**What to do**
Would you reproduce each line below exactly, leaving every picture out?

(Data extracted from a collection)
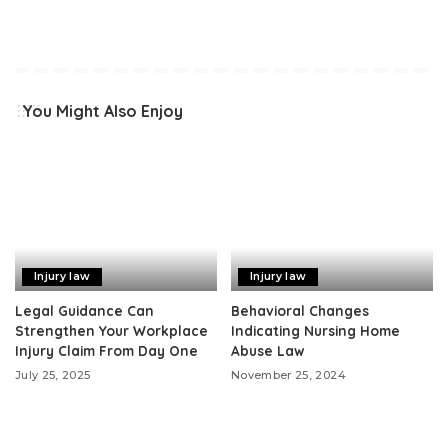
You Might Also Enjoy
Injury law
Injury law
Legal Guidance Can
Behavioral Changes
Strengthen Your Workplace
Indicating Nursing Home
Injury Claim From Day One
Abuse Law
July 25, 2025
November 25, 2024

**Exercise answer**
You Might Also Enjoy
Injury law
Injury law
Legal Guidance Can
Behavioral Changes
Strengthen Your Workplace
Indicating Nursing Home
Injury Claim From Day One
Abuse Law
July 25, 2025
November 25, 2024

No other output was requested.